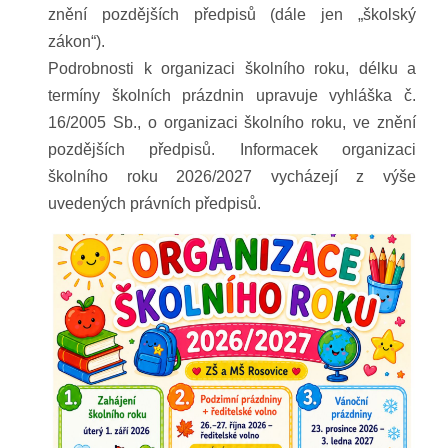
znění pozdějších předpisů (dále jen „školský
zákon“).
Podrobnosti k organizaci školního roku, délku a
termíny školních prázdnin upravuje vyhláška č.
16/2005 Sb., o organizaci školního roku, ve znění
pozdějších předpisů. Informacek organizaci
školního roku 2026/2027 vycházejí z výše
uvedených právních předpisů.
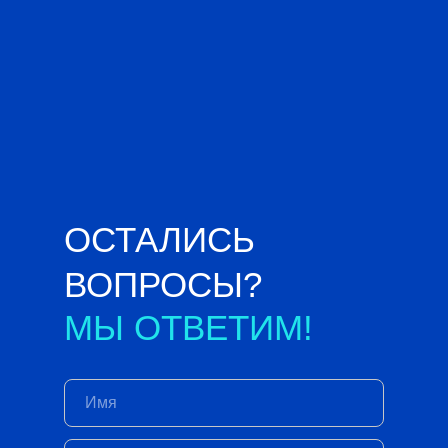
ОСТАЛИСЬ
ВОПРОСЫ?
МЫ ОТВЕТИМ!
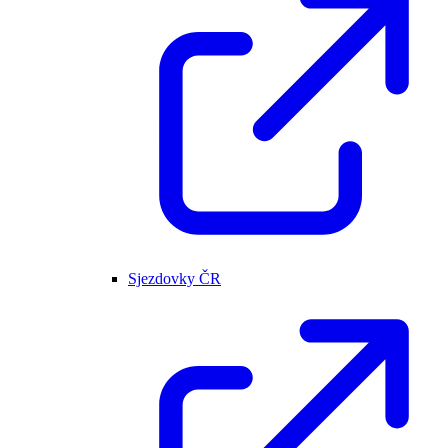
Sjezdovky ČR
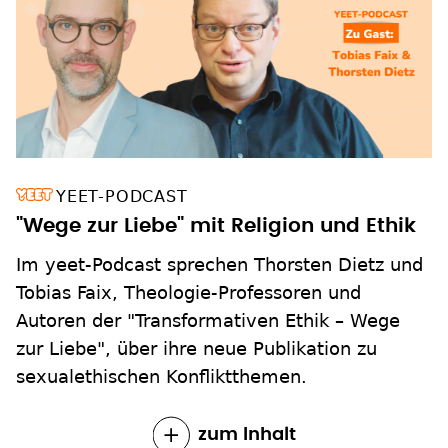
YEET-PODCAST
"Wege zur Liebe" mit Religion und Ethik
Im yeet-Podcast sprechen Thorsten Dietz und
Tobias Faix, Theologie-Professoren und
Autoren der "Transformativen Ethik – Wege
zur Liebe", über ihre neue Publikation zu
sexualethischen Konfliktthemen.
zum Inhalt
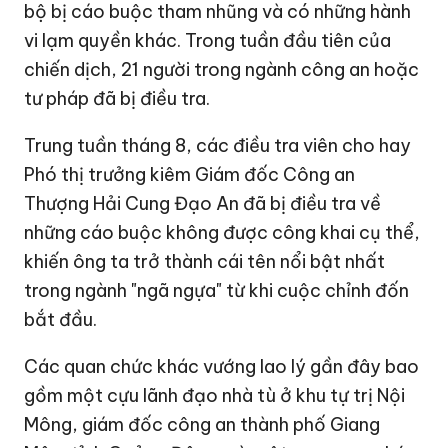
bộ bị cáo buộc tham nhũng và có những hành
vi lạm quyền khác. Trong tuần đầu tiên của
chiến dịch, 21 người trong ngành công an hoặc
tư pháp đã bị điều tra.
Trung tuần tháng 8, các điều tra viên cho hay
Phó thị trưởng kiêm Giám đốc Công an
Thượng Hải Cung Đạo An đã bị điều tra về
những cáo buộc không được công khai cụ thể,
khiến ông ta trở thành cái tên nổi bật nhất
trong ngành "ngã ngựa" từ khi cuộc chỉnh đốn
bắt đầu.
Các quan chức khác vướng lao lý gần đây bao
gồm một cựu lãnh đạo nhà tù ở khu tự trị Nội
Mông, giám đốc công an thành phố Giang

○ ○ ○

* EXERCISE DESCRIPTION: The string "thành" marks the lines to copy; report each of them from the data above.

* SOLUTION TO THE PROBLEM:
khiến ông ta trở thành cái tên nổi bật nhất
Mông, giám đốc công an thành phố Giang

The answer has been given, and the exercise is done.